RULE 12.280. GENERAL PROVISIONS GOVERNING DISCOVERY

(a)   Discovery Methods. Parties may obtain discovery by 1 or more of the following methods: depositions on oral examination or written questions; written interrogatories; production of documents or things or permission to enter on land or other property for inspection and other purposes; physical and mental examinations; and requests for admission. Unless the court orders otherwise and under subdivision (d), the frequency of use of these methods is not limited, except as provided in rules 12.200, 12.340, and 12.370.

(b)   Redaction of Personal Information. All filings of discovery information with the clerk of court must comply with Florida Rule of General Practice and Judicial Administration 2.425. This does not apply to discovery information not filed with the clerk of court. The court has the authority to impose sanctions for violation of this rule.

(c)   Scope of Discovery. Unless otherwise limited by order of the court in accordance with these rules, the scope of discovery is as follows.

(1)    In General. Parties may obtain discovery regarding any matter, not privileged, that is relevant to the subject matter of the pending action, whether it relates to the claim or defense of the party seeking discovery or the claim or defense of any other party, including the existence, description, nature, custody, condition, and location of any books, documents, or other tangible things and the identity and location of persons having knowledge of any discoverable matter. It is not grounds for objection that the information sought will be inadmissible at the trial if the information sought appears reasonably calculated to lead to the discovery of admissible evidence.
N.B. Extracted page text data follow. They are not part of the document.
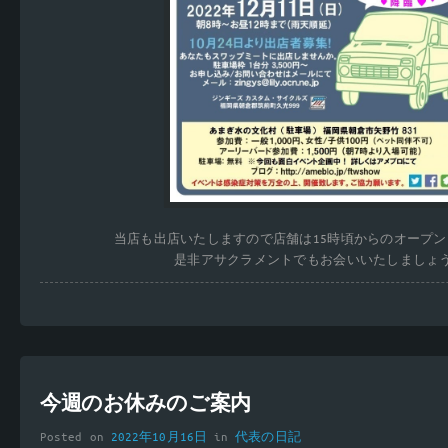
当店も出店いたしますので店舗は15時頃からのオープ
是非アサクラメントでもお会いいたしましょ
今週のお休みのご案内
Posted on
2022年10月16日
in
代表の日記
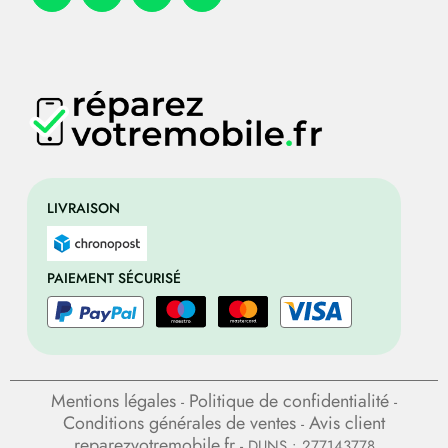
LIVRAISON
PAIEMENT SÉCURISÉ
Mentions légales
Politique de confidentialité
-
-
Conditions générales de ventes
Avis client
-
reparezvotremobile.fr
- DUNS : 277143778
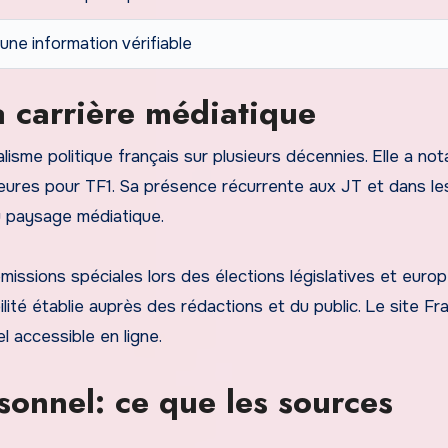
une information vérifiable
a carrière médiatique
alisme politique français sur plusieurs décennies. Elle a n
eures pour TF1. Sa présence récurrente aux JT et dans le
u paysage médiatique.
missions spéciales lors des élections législatives et euro
lité établie auprès des rédactions et du public. Le site Fr
 accessible en ligne.
sonnel: ce que les sources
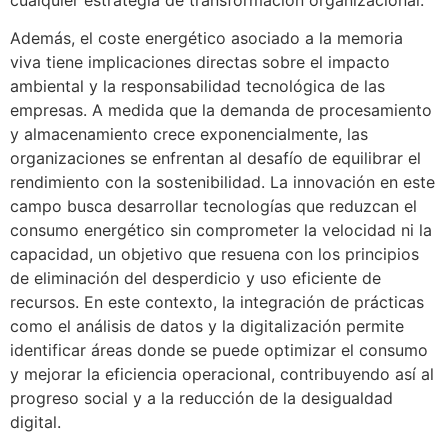
Además, el coste energético asociado a la memoria
viva tiene implicaciones directas sobre el impacto
ambiental y la responsabilidad tecnológica de las
empresas. A medida que la demanda de procesamiento
y almacenamiento crece exponencialmente, las
organizaciones se enfrentan al desafío de equilibrar el
rendimiento con la sostenibilidad. La innovación en este
campo busca desarrollar tecnologías que reduzcan el
consumo energético sin comprometer la velocidad ni la
capacidad, un objetivo que resuena con los principios
de eliminación del desperdicio y uso eficiente de
recursos. En este contexto, la integración de prácticas
como el análisis de datos y la digitalización permite
identificar áreas donde se puede optimizar el consumo
y mejorar la eficiencia operacional, contribuyendo así al
progreso social y a la reducción de la desigualdad
digital.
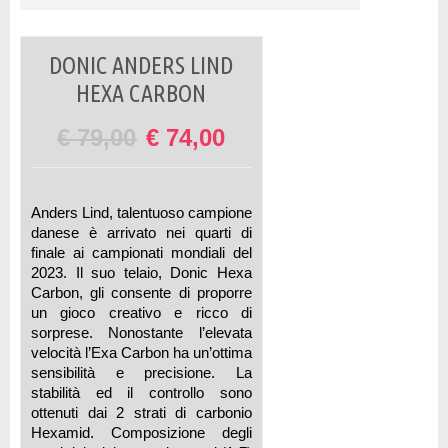
DONIC ANDERS LIND
HEXA CARBON
€
79,00
€
74,00
Anders Lind, talentuoso campione
danese è arrivato nei quarti di
finale ai campionati mondiali del
2023. Il suo telaio, Donic Hexa
Carbon, gli consente di proporre
un gioco creativo e ricco di
sorprese. Nonostante l’elevata
velocità l’Exa Carbon ha un’ottima
sensibilità e precisione. La
stabilità ed il controllo sono
ottenuti dai 2 strati di carbonio
Hexamid. Composizione degli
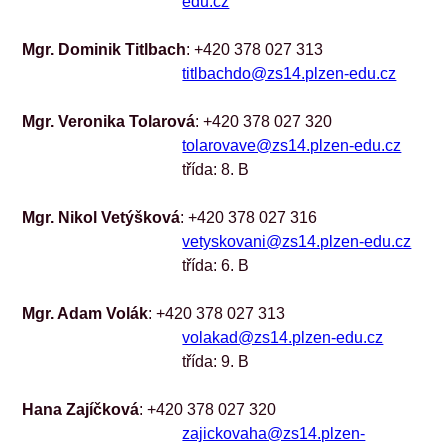
edu.cz
Mgr. Dominik Titlbach
: +420 378 027 313
titlbachdo@zs14.plzen-edu.cz
Mgr. Veronika Tolarová
: +420 378 027 320
tolarovave@zs14.plzen-edu.cz
třída: 8. B
Mgr. Nikol Vetýšková
: +420 378 027 316
vetyskovani@zs14.plzen-edu.cz
třída: 6. B
Mgr. Adam Volák
: +420 378 027 313
volakad@zs14.plzen-edu.cz
třída: 9. B
Hana Zajíčková
: +420 378 027 320
zajickovaha@zs14.plzen-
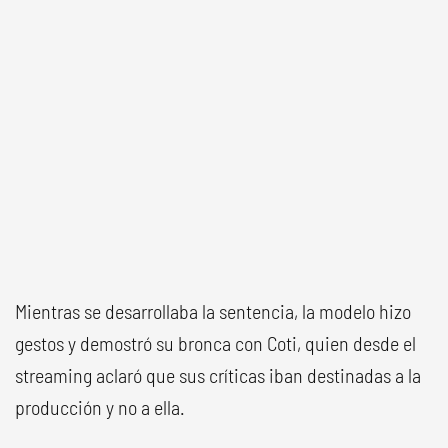
Mientras se desarrollaba la sentencia, la modelo hizo
gestos y demostró su bronca con Coti, quien desde el
streaming aclaró que sus críticas iban destinadas a la
producción y no a ella.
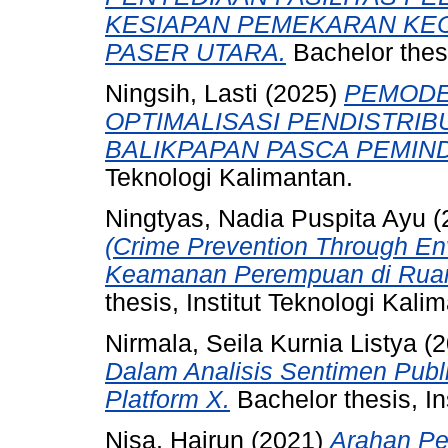
KESIAPAN PEMEKARAN KE
PASER UTARA.
Bachelor thesi
Ningsih, Lasti
(2025)
PEMODE
OPTIMALISASI PENDISTRIB
BALIKPAPAN PASCA PEMIND
Teknologi Kalimantan.
Ningtyas, Nadia Puspita Ayu
(
(Crime Prevention Through En
Keamanan Perempuan di Ruang
thesis, Institut Teknologi Kali
Nirmala, Seila Kurnia Listya
(2
Dalam Analisis Sentimen Pub
Platform X.
Bachelor thesis, In
Nisa, Hairun
(2021)
Arahan Pe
(2)    Indemnity Agreements. A party may obtain discovery of the existence and contents of any agreement under which any person may be liable to satisfy part or all of a judgment that may be entered in the action or to indemnify or to reimburse a party for payments made to satisfy the judgment.

(3)    Electronically Stored Information. A party may obtain discovery of electronically stored information in accordance with these rules.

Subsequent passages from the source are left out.